Toronto’s commuting problems give rise to serious congestion issues, as noted by a landmark study recently prepared by the OECD. In the 2010 “Territorial Review of Toronto, Canada,” the OECD notes: “High car-usage rates have led to traffic congestion, with annual costs for commuters in 2006 estimated at around $2.74 billion (US$) per year and the annual economic costs at $2.24 billion (US$) for the Greater Toronto and Hamilton Area.”
Note the high non-auto modal splits in cities that are often cited as models. These are not cities full of expressways, and they have land use patterns vastly different from the GTA.

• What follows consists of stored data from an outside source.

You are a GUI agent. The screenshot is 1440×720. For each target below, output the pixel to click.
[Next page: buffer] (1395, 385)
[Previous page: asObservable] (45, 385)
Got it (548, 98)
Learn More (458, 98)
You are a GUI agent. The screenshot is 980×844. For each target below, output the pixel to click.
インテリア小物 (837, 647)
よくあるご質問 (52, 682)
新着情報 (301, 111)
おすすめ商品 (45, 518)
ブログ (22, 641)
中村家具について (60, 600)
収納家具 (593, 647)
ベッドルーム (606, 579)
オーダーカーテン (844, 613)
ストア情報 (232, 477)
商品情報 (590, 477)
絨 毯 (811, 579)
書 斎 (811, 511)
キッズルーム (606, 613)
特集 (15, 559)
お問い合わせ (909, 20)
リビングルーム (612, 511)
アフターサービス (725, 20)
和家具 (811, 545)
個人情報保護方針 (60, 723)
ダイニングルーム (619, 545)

Toronto’s high value is a direct result of development policies that encouraged sprawl by widespread highway construction. In the short-to-medium term, road capacity grew faster than demand, and all was well. However, the GTA now has far more residents, and its jobs are spread over a wide region. This is not the sort of thing we can fix overnight with a few subway lines or busways.

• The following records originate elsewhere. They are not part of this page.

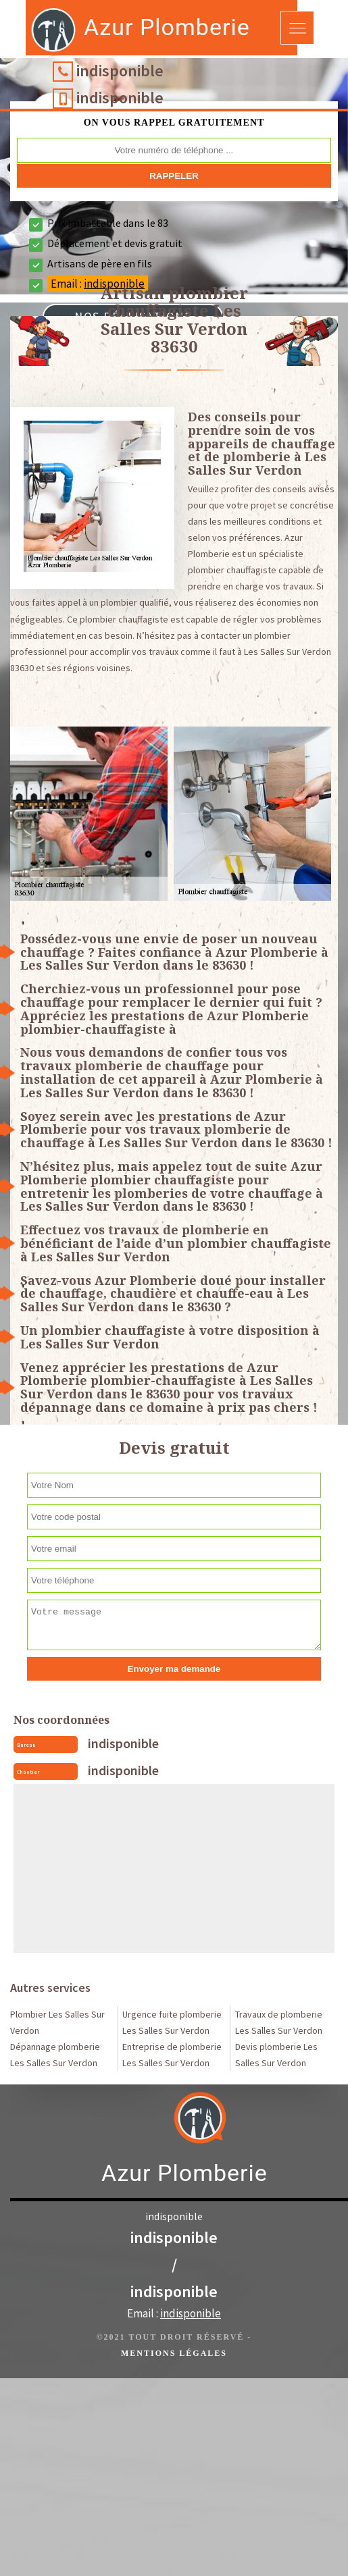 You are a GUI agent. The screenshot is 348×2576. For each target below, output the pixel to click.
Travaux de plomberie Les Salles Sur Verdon (278, 2022)
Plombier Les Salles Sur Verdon (57, 2022)
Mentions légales (174, 2353)
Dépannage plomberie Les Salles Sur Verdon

Metrolinx’ The Big Move was supposed to address this problem, but even they, with extremely optimistic ridership projections for a transit network, could only divert about half of the projected growth in travel by 2031 from roads to transit. The lion’s share of this diversion is for trips bound to major centres within the 416, and commuters between the outer GTA municipalities will not benefit nearly as much from the new network as those travelling to and from inner areas. This is not a recipe to instill a love of new car/road-oriented revenue tools in the 905.
Forbes ranks the 10 best and 10 worst cities for commuting, and their results are vastly different from the Board of Trade rankings.

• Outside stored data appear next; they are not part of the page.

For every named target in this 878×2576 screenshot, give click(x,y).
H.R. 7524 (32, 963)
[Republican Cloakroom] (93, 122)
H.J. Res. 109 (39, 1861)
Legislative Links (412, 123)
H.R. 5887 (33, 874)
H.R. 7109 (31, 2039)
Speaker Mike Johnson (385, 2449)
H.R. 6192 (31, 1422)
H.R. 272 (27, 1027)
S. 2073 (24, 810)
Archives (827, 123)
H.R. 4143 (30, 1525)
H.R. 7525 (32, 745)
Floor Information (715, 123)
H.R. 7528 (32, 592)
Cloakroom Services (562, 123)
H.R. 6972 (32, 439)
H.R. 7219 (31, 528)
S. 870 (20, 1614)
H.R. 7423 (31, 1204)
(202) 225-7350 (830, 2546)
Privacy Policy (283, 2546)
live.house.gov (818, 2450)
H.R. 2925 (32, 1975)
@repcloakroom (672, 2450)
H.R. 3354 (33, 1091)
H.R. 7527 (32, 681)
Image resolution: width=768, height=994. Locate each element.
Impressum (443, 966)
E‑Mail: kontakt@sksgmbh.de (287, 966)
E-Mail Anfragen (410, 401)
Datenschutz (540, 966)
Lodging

For the worst cities, Forbes lists San Francisco, Los Angeles and Dallas in spots 10, 9 and 5 respectively. These are in positions 7, 6 and 2 (out of 19) in the Board of Trade list. Dallas is second only to Barcelona, according to the Board of Trade’s numbers.
For the best cities, the top of Forbes list, pride of place, the gold star goes to Buffalo.
Of cities with over 500,000 commuters, fewer people spend an hour or more getting to work in Buffalo than anywhere else in the country.
I am sure we all want to move to Buffalo.
My point here is that it’s easy to concoct a metric, but you need to understand how it is constructed, what it actually measures, and whether the numbers coming out of the machinery are directly comparable.
Without question, the GTA has a lot of very long commutes thanks to the way it developed. This is not a Toronto problem, it is a GTA problem. It is the result of decades of paying lip service to planning principles and the need for a good transit system to keep pace with, no, to lead development and shape it around transit rather than auto travel.
Greater Toronto is not a “transit city” and will have to work very hard to earn such a title. Meanwhile, reports about congestion must try to understand causes, not just raw numbers. Politicians who quail at the thought of multi-billion dollar programs, who defer rather than lead, ignore what is happening around them. We talk about concentrating development, of limiting growth into virgin territory, but we don’t want to spend what is necessary to focus that growth with good public transit.
That’s the message the Board of Trade should have shouted to the media, but it’s not the message anyone, at least the crew at Queen’s Park, wants to hear.